How to complete this task
In the copy you make, include no pictures, and transcribe every record exactly.
#### Records shown
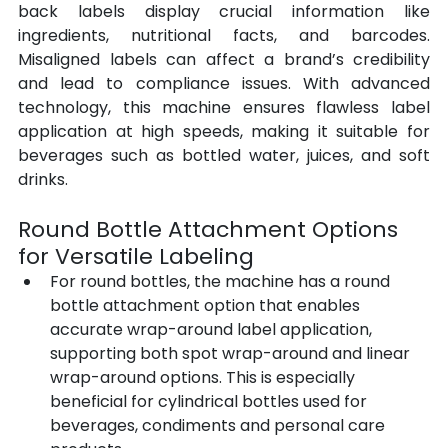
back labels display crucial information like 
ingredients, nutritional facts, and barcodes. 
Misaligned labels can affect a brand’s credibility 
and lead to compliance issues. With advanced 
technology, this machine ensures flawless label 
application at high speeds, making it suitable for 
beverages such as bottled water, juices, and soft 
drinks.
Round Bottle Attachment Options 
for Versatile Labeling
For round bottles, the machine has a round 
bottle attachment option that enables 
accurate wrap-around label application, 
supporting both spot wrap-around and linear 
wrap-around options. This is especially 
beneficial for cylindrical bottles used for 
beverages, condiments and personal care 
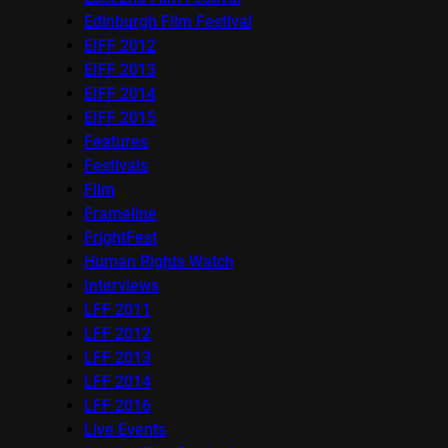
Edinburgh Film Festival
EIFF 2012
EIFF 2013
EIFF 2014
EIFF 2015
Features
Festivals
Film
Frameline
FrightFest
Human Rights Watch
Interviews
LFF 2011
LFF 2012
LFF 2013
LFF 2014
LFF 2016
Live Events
########
Response
back labels display crucial information like 
ingredients, nutritional facts, and barcodes. 
Misaligned labels can affect a brand’s credibility 
and lead to compliance issues. With advanced 
technology, this machine ensures flawless label 
application at high speeds, making it suitable for 
beverages such as bottled water, juices, and soft 
drinks.
Round Bottle Attachment Options 
for Versatile Labeling
For round bottles, the machine has a round 
bottle attachment option that enables 
accurate wrap-around label application, 
supporting both spot wrap-around and linear 
wrap-around options. This is especially 
beneficial for cylindrical bottles used for 
beverages, condiments and personal care 
Edinburgh Film Festival
EIFF 2012
EIFF 2013
EIFF 2014
EIFF 2015
Features
Festivals
Film
Frameline
FrightFest
Human Rights Watch
Interviews
LFF 2011
LFF 2012
LFF 2013
LFF 2014
LFF 2016
Live Events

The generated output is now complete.